His hands move to work. They are steady in a way that suggests muscle memory from a thousand nights where tea was the only peace left in a palace full of knives. He sets water to boil, measures the leaves with care that borders on reverence, warms the cups with practiced swirls.
The act becomes a small ritual against the chaos of their lives.
Kuan watches with exaggerated solemnity. “Ah yes,” he says. “The ancient art of making hot leaf-water while pretending the world is not on fire.”
Jinhuang’s lips twitch. “It’s been on fire,” she says.
The yurt flap lifts again and three figures slide in like gossip given legs: Meicong first, eyes bright with mischief; then Meicao and Meibei.
They take one look at Yile making tea.
Yile’s shoulders stiffen. His jaw tightens.

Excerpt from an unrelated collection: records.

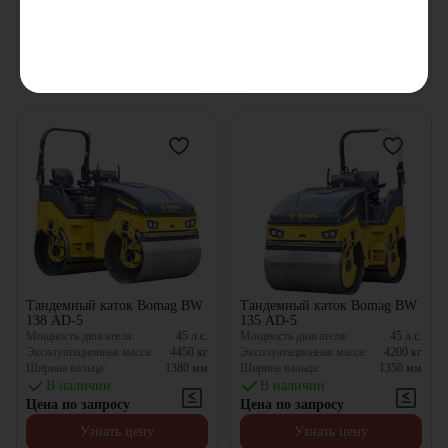
Ширина вальца:
2042
мм
Ширина вальца:
1680
мм
В наличии
В наличии
Цена по запросу
Цена по запросу
Узнать цену
Узнать цену
Тандемный каток Bomag BW
Тандемный каток Bomag BW
138 AD-5
135 AD-5
Мощность двигателя:
45
л.с.
Мощность двигателя:
45
л.с.
Эксплуатационная масса:
4450
кг
Эксплуатационная масса:
4200
кг
Ширина вальца:
1380
мм
Ширина вальца:
1350
мм
В наличии
В наличии
Цена по запросу
Цена по запросу
Узнать цену
Узнать цену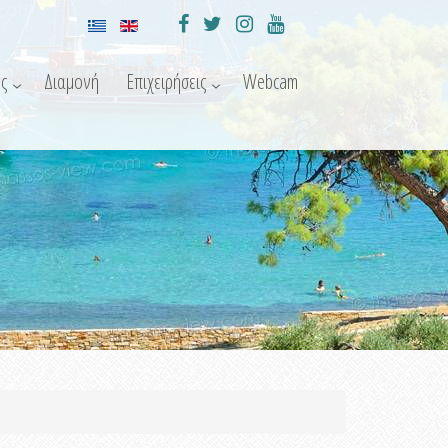
ς
Διαμονή
Επιχειρήσεις
Webcam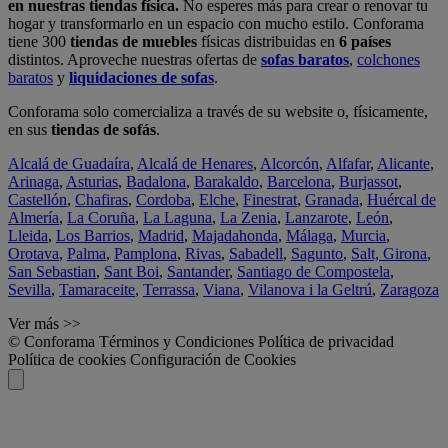
en nuestras tiendas física.
No esperes más para crear o renovar tu
hogar y transformarlo en un espacio con mucho estilo. Conforama
tiene 300
tiendas de muebles
físicas distribuidas en
6 países
distintos. Aproveche nuestras ofertas de
sofas baratos
,
colchones
baratos
y
liquidaciones de sofas
.
Conforama solo comercializa a través de su website o, físicamente,
en sus
tiendas de sofás
.
Alcalá de Guadaíra
,
Alcalá de Henares
,
Alcorcón
,
Alfafar
,
Alicante
,
Arinaga
,
Asturias
,
Badalona
,
Barakaldo
,
Barcelona
,
Burjassot
,
Castellón
,
Chafiras
,
Cordoba
,
Elche
,
Finestrat
,
Granada
,
Huércal de
Almería
,
La Coruña
,
La Laguna
,
La Zenia
,
Lanzarote
,
León
,
Lleida
,
Los Barrios
,
Madrid
,
Majadahonda
,
Málaga
,
Murcia
,
Orotava
,
Palma
,
Pamplona
,
Rivas
,
Sabadell
,
Sagunto
,
Salt, Girona
,
San Sebastian
,
Sant Boi
,
Santander
,
Santiago de Compostela
,
Sevilla
,
Tamaraceite
,
Terrassa
,
Viana
,
Vilanova i la Geltrú
,
Zaragoza
Ver más >>
© Conforama
Términos y Condiciones
Política de privacidad
Política de cookies
Configuración de Cookies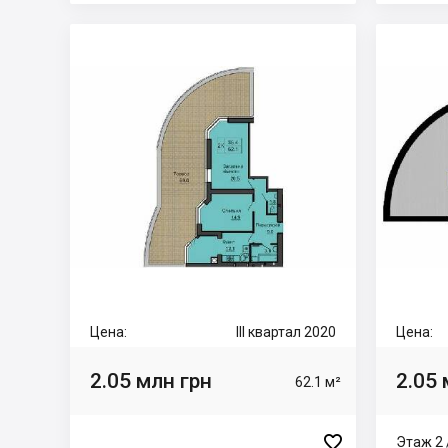
Цена:
III квартал 2020
Цена:
2.05 млн грн
2.05 
62.1 м²

Этаж 2 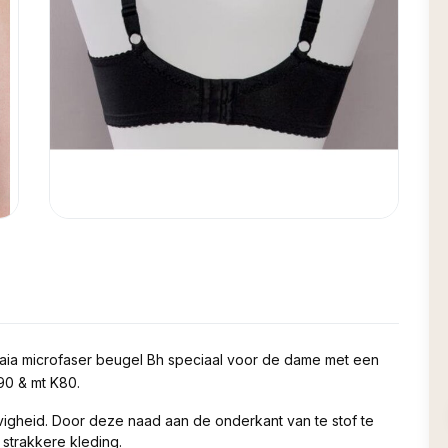
 Maia microfaser beugel Bh speciaal voor de dame met een
90 & mt K80.
igheid. Door deze naad aan de onderkant van te stof te
 strakkere kleding.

He keeps pouring.
Naci watches him closely. Horohan watches too, the way a predator watches a wounded animal deciding whether it will live.
Meicong leans in, eyes glittering. “Don’t cry,” she sings, because she can feel it—that tremor under his composure, that fragile place where joy and relief are too close to grief.
Yile sets the first cup down in front of Jinhuang with a formal little bow of the wrists. Then one for Naci. Then Horohan. Then, reluctantly, one for Kuan, because even demons get tea apparently. Then the others.
His movements are perfect. His face is composed.
But his eyes go glassy for half a breath, like a man staring at a door he never thought would open.
He lifts the final cup to his own lips, inhales the steam, and the scent of green leaves and old memory hits him hard enough to buckle something inside.
He swallows it down like he has swallowed down so many things.
He smiles—small, almost invisible—and fights not to tear up from relief.